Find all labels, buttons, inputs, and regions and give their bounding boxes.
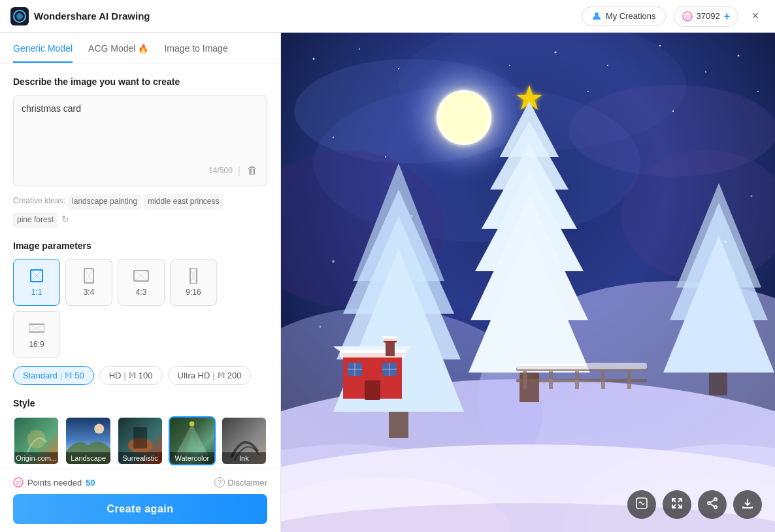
quality-standard[interactable]: Standard | 𝕄 50 [13,366,94,385]
style-label-landscape: Landscape [66,452,110,464]
main-content: Generic Model ACG Model 🔥 Image to Image… [0,33,775,532]
trash-icon: 🗑 [247,165,257,176]
style-label-origin: Origin-com... [14,452,58,464]
svg-point-65 [587,91,589,92]
ratio-16-9[interactable]: 16:9 [13,311,60,358]
points-coin-icon: 𝕄 [13,477,24,488]
image-actions [627,490,762,519]
credits-value: 37092 [697,11,720,21]
svg-rect-81 [709,373,727,395]
style-label-surrealistic: Surrealistic [118,452,162,464]
style-item-landscape[interactable]: Landscape [65,416,111,465]
svg-point-22 [27,430,45,448]
prompt-area: christmas card 14/500 | 🗑 [13,95,267,186]
svg-point-29 [190,422,195,427]
idea-tag-0[interactable]: landscape painting [68,194,141,210]
svg-point-24 [95,424,105,434]
svg-text:𝕄: 𝕄 [16,480,21,486]
svg-rect-102 [365,380,380,400]
svg-rect-109 [549,366,553,389]
quality-hd[interactable]: HD | 𝕄 100 [99,366,163,385]
svg-line-128 [710,504,714,507]
style-item-watercolor[interactable]: Watercolor [169,416,215,465]
style-section: Style Origin-com... [13,398,267,469]
credits-button[interactable]: 𝕄 37092 + [674,6,739,27]
titlebar: Wondershare AI Drawing My Creations 𝕄 37… [0,0,775,33]
person-icon [591,11,602,22]
svg-point-56 [398,68,399,69]
style-item-ink[interactable]: Ink [221,416,267,465]
expand-icon [670,497,684,513]
svg-point-62 [757,91,759,92]
my-creations-button[interactable]: My Creations [582,7,666,26]
my-creations-label: My Creations [606,11,656,21]
style-item-origin[interactable]: Origin-com... [13,416,59,465]
idea-tag-1[interactable]: middle east princess [144,194,223,210]
right-panel [281,33,775,532]
ratio-4-3-icon [133,268,149,284]
ratio-1-1-icon [29,268,44,284]
svg-point-121 [751,195,753,197]
creative-ideas: Creative ideas: landscape painting middl… [13,194,267,227]
creative-ideas-label: Creative ideas: [13,194,65,208]
ratio-1-1[interactable]: 1:1 [13,259,60,306]
edit-image-button[interactable] [627,490,656,519]
quality-buttons: Standard | 𝕄 50 HD | 𝕄 100 Ultra HD | [13,366,267,385]
svg-point-53 [439,93,489,142]
tab-generic-model[interactable]: Generic Model [13,33,73,63]
refresh-ideas-button[interactable]: ↻ [61,214,69,224]
svg-point-126 [708,502,710,505]
svg-rect-113 [516,363,647,369]
svg-point-55 [359,48,360,50]
download-image-button[interactable] [733,490,762,519]
svg-point-2 [16,13,23,20]
ratio-4-3[interactable]: 4:3 [118,259,165,306]
bottom-bar: 𝕄 Points needed 50 ? Disclaimer Create a… [0,469,280,532]
svg-point-59 [659,45,661,47]
app-logo [10,7,29,25]
style-item-surrealistic[interactable]: Surrealistic [117,416,163,465]
prompt-section-label: Describe the image you want to create [13,76,267,87]
disclaimer-label: Disclaimer [227,478,267,488]
close-button[interactable]: × [746,7,765,25]
coin-icon-standard: 𝕄 [65,371,72,380]
svg-point-119 [411,215,413,217]
tab-image-to-image[interactable]: Image to Image [164,33,227,63]
credits-icon: 𝕄 [682,11,693,22]
fire-icon: 🔥 [138,44,148,54]
download-icon [741,497,754,513]
coin-icon-uhd: 𝕄 [218,371,225,380]
edit-icon [635,497,648,513]
svg-point-124 [714,498,717,501]
svg-rect-90 [519,373,539,402]
expand-image-button[interactable] [663,490,691,519]
ratio-grid: 1:1 3:4 [13,259,267,358]
svg-rect-110 [575,366,579,389]
svg-point-120 [724,241,727,243]
quality-ultra-hd[interactable]: Ultra HD | 𝕄 200 [168,366,252,385]
image-params-section: Image parameters 1:1 [13,241,267,385]
tab-acg-model[interactable]: ACG Model 🔥 [88,33,148,63]
tab-bar: Generic Model ACG Model 🔥 Image to Image [0,33,280,63]
ratio-9-16[interactable]: 9:16 [170,259,217,306]
points-label: Points needed [27,478,82,488]
idea-tag-2[interactable]: pine forest [13,212,58,228]
svg-rect-105 [383,336,397,341]
clear-button[interactable]: 🗑 [246,163,259,178]
svg-point-64 [672,110,674,112]
disclaimer-button[interactable]: ? Disclaimer [214,477,267,488]
svg-point-61 [738,55,740,57]
create-again-button[interactable]: Create again [13,494,267,524]
plus-icon[interactable]: + [724,10,730,22]
coin-icon-hd: 𝕄 [129,371,136,380]
prompt-textarea[interactable]: christmas card [22,103,259,156]
titlebar-actions: My Creations 𝕄 37092 + × [582,6,765,27]
svg-line-127 [710,500,714,503]
svg-point-54 [313,58,315,60]
share-icon [706,497,719,513]
svg-point-122 [320,326,322,328]
char-count: 14/500 [208,166,233,175]
share-image-button[interactable] [698,490,727,519]
ratio-3-4[interactable]: 3:4 [65,259,112,306]
prompt-section: Describe the image you want to create ch… [13,76,267,227]
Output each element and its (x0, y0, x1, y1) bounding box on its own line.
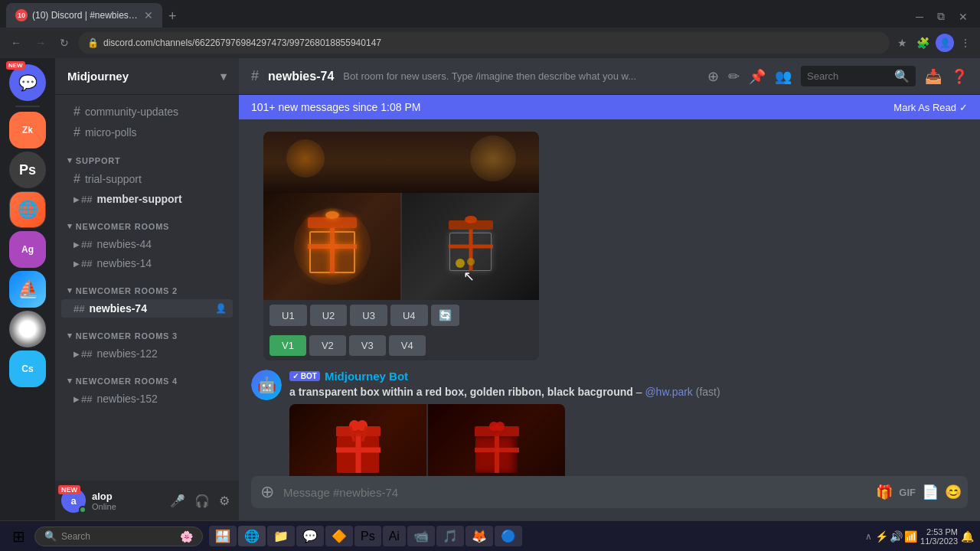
gift-button[interactable]: 🎁 (876, 484, 893, 500)
server-item-1[interactable]: Zk (9, 112, 46, 148)
bot-message-body: ✓ BOT Midjourney Bot a transparent box w… (289, 370, 968, 476)
network-wifi-icon[interactable]: 📶 (904, 530, 917, 543)
image-top-strip (263, 132, 539, 193)
bookmark-icon[interactable]: ★ (894, 34, 910, 52)
menu-icon[interactable]: ⋮ (957, 34, 974, 52)
channel-list: # community-updates # micro-polls ▾ SUPP… (55, 95, 239, 481)
taskbar-whatsapp-icon[interactable]: 💬 (296, 526, 324, 546)
image-cell-tr (402, 193, 539, 300)
channel-item-newbies-152[interactable]: ▶ ## newbies-152 (61, 390, 233, 408)
server-item-5[interactable]: ⛵ (9, 271, 46, 308)
volume-icon[interactable]: 🔊 (890, 530, 903, 543)
reload-button[interactable]: ↻ (55, 34, 74, 52)
channel-item-member-support[interactable]: ▶ ## member-support (61, 190, 233, 208)
taskbar-app8[interactable]: 🎵 (436, 526, 464, 546)
close-tab-icon[interactable]: ✕ (144, 9, 153, 21)
start-button[interactable]: ⊞ (6, 524, 31, 549)
category-support[interactable]: ▾ SUPPORT (55, 143, 239, 168)
v4-button[interactable]: V4 (389, 335, 426, 356)
server-item-6[interactable] (9, 311, 46, 347)
server-chevron-icon: ▾ (220, 70, 227, 83)
taskbar-folder-icon[interactable]: 📁 (267, 526, 295, 546)
mark-as-read-button[interactable]: Mark As Read ✓ (893, 102, 968, 113)
channel-name: newbies-152 (96, 393, 227, 405)
taskbar-app6[interactable]: Ai (383, 526, 406, 546)
new-tab-button[interactable]: + (162, 5, 183, 28)
channel-item-trial-support[interactable]: # trial-support (61, 169, 233, 189)
taskbar-clock[interactable]: 2:53 PM 11/3/2023 (920, 527, 958, 546)
message-image-2[interactable] (289, 404, 565, 476)
server-item-7[interactable]: Cs (9, 350, 46, 387)
channel-header: # newbies-74 Bot room for new users. Typ… (239, 58, 980, 95)
members-icon[interactable]: 👥 (775, 68, 792, 85)
server-item-4[interactable]: Ag (9, 231, 46, 268)
server-item-discord[interactable]: 💬 (9, 64, 46, 101)
back-button[interactable]: ← (6, 34, 26, 52)
u2-button[interactable]: U2 (310, 305, 348, 326)
minimize-button[interactable]: ─ (910, 7, 929, 26)
expand-icon: ▶ (74, 195, 80, 204)
server-header[interactable]: Midjourney ▾ (55, 58, 239, 95)
taskbar-app9[interactable]: 🦊 (466, 526, 493, 546)
channel-item-micro-polls[interactable]: # micro-polls (61, 122, 233, 142)
server-item-3[interactable]: 🌐 (9, 191, 46, 228)
taskbar-app7[interactable]: 📹 (407, 526, 435, 546)
inbox-icon[interactable]: 📥 (925, 68, 942, 85)
v2-button[interactable]: V2 (309, 335, 346, 356)
upscale-buttons-row: U1 U2 U3 U4 🔄 (263, 300, 539, 331)
extensions-icon[interactable]: 🧩 (913, 34, 933, 52)
maximize-button[interactable]: ⧉ (931, 7, 951, 26)
close-button[interactable]: ✕ (952, 7, 974, 26)
taskbar-search-bar[interactable]: 🔍 Search 🌸 (34, 527, 203, 546)
network-icon[interactable]: ⚡ (875, 530, 888, 543)
category-newcomer-rooms[interactable]: ▾ NEWCOMER ROOMS (55, 209, 239, 234)
message-input[interactable] (283, 478, 870, 507)
category-newcomer-rooms3[interactable]: ▾ NEWCOMER ROOMS 3 (55, 318, 239, 344)
u3-button[interactable]: U3 (350, 305, 387, 326)
sticker-button[interactable]: 📄 (922, 484, 939, 500)
edit-icon[interactable]: ✏ (728, 68, 740, 85)
channel-item-newbies-122[interactable]: ▶ ## newbies-122 (61, 344, 233, 363)
forward-button[interactable]: → (31, 34, 51, 52)
v1-button[interactable]: V1 (270, 335, 306, 356)
sys-tray-expand[interactable]: ∧ (865, 531, 872, 542)
server-item-2[interactable]: Ps (9, 152, 46, 188)
help-icon[interactable]: ❓ (951, 68, 968, 85)
profile-icon[interactable]: 👤 (936, 34, 954, 52)
channel-item-newbies-74[interactable]: ## newbies-74 👤 (61, 299, 233, 318)
refresh-button[interactable]: 🔄 (431, 305, 459, 326)
message-image-1[interactable]: U1 U2 U3 U4 🔄 V1 V2 V3 V4 (263, 132, 539, 360)
channel-item-newbies-14[interactable]: ▶ ## newbies-14 (61, 254, 233, 272)
u4-button[interactable]: U4 (390, 305, 428, 326)
search-bar[interactable]: 🔍 (801, 66, 916, 86)
username: alop (92, 491, 161, 502)
channel-item-newbies-44[interactable]: ▶ ## newbies-44 (61, 235, 233, 253)
collapse-icon: ▾ (67, 331, 73, 341)
active-tab[interactable]: 10 (10) Discord | #newbies-74 | Mid... ✕ (6, 3, 162, 28)
notifications-button[interactable]: 🔔 (961, 530, 974, 543)
message-item-1: U1 U2 U3 U4 🔄 V1 V2 V3 V4 (251, 132, 968, 360)
v3-button[interactable]: V3 (349, 335, 386, 356)
taskbar-app5[interactable]: Ps (354, 526, 381, 546)
address-bar[interactable]: 🔒 discord.com/channels/66226797698429747… (78, 32, 890, 54)
pin-icon[interactable]: 📌 (749, 68, 766, 85)
taskbar-chrome-icon[interactable]: 🌐 (238, 526, 266, 546)
category-newcomer-rooms2[interactable]: ▾ NEWCOMER ROOMS 2 (55, 273, 239, 298)
category-newcomer-rooms4[interactable]: ▾ NEWCOMER ROOMS 4 (55, 364, 239, 389)
threads-icon[interactable]: ⊕ (707, 68, 719, 85)
user-panel: a NEW alop Online 🎤 🎧 ⚙ (55, 481, 239, 520)
mic-button[interactable]: 🎤 (167, 491, 188, 511)
taskbar-app4[interactable]: 🔶 (325, 526, 353, 546)
u1-button[interactable]: U1 (270, 305, 307, 326)
headset-button[interactable]: 🎧 (191, 491, 213, 511)
settings-button[interactable]: ⚙ (216, 491, 233, 511)
add-content-button[interactable]: ⊕ (257, 476, 277, 508)
user-status: Online (92, 502, 161, 511)
gif-button[interactable]: GIF (899, 487, 916, 498)
emoji-button[interactable]: 😊 (945, 484, 962, 500)
main-content: # newbies-74 Bot room for new users. Typ… (239, 58, 980, 520)
taskbar-windows-icon[interactable]: 🪟 (209, 526, 237, 546)
search-input[interactable] (807, 70, 890, 82)
channel-item-community-updates[interactable]: # community-updates (61, 102, 233, 122)
taskbar-app10[interactable]: 🔵 (495, 526, 522, 546)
- - -
Collect every line from the records above that contains the word "users".

§ TASK OUTPUT:
channel-header: # newbies-74 Bot room for new users. Typ… (239, 58, 980, 95)
main-content: # newbies-74 Bot room for new users. Typ… (239, 58, 980, 520)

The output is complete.